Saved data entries

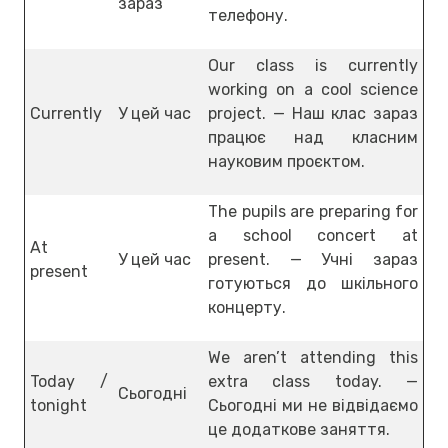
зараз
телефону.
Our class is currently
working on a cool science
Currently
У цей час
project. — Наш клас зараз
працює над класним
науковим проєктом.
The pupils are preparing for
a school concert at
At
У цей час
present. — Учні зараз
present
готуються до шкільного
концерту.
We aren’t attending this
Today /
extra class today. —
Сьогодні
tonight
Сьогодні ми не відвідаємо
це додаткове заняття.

---

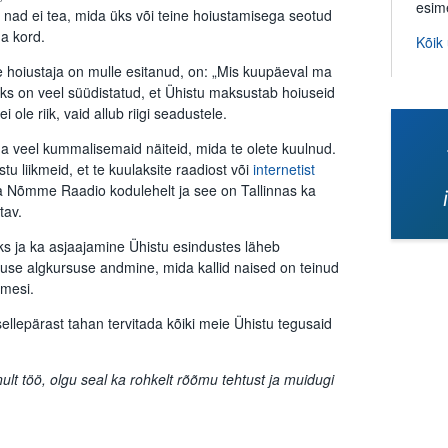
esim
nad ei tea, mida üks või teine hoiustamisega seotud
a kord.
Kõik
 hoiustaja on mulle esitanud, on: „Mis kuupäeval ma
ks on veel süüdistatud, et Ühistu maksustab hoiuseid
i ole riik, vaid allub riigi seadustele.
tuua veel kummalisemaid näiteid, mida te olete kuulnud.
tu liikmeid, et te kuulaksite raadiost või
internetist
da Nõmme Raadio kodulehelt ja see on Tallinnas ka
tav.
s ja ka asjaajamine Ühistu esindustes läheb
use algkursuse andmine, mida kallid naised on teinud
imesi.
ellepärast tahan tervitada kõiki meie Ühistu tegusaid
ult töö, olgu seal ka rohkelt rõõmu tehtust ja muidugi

---

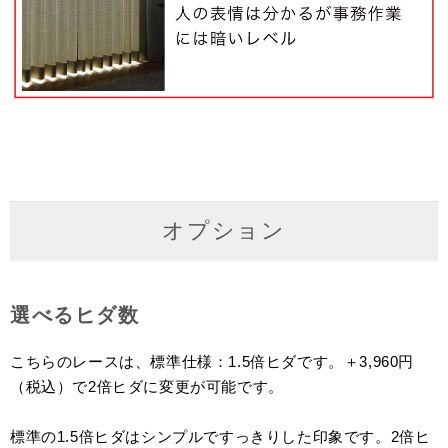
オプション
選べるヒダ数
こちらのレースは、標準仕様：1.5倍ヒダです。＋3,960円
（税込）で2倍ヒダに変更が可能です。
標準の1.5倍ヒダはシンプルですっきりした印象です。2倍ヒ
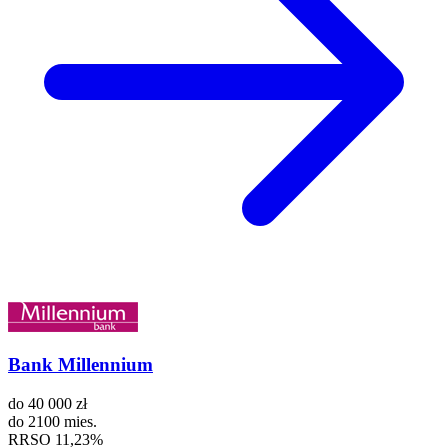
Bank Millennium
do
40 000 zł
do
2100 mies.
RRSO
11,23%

## DIRECTIONS
Where a line in the records above contains the string "зараз", copy that line.

## TASK RESPONSE
зараз
project. — Наш клас зараз
present. — Учні зараз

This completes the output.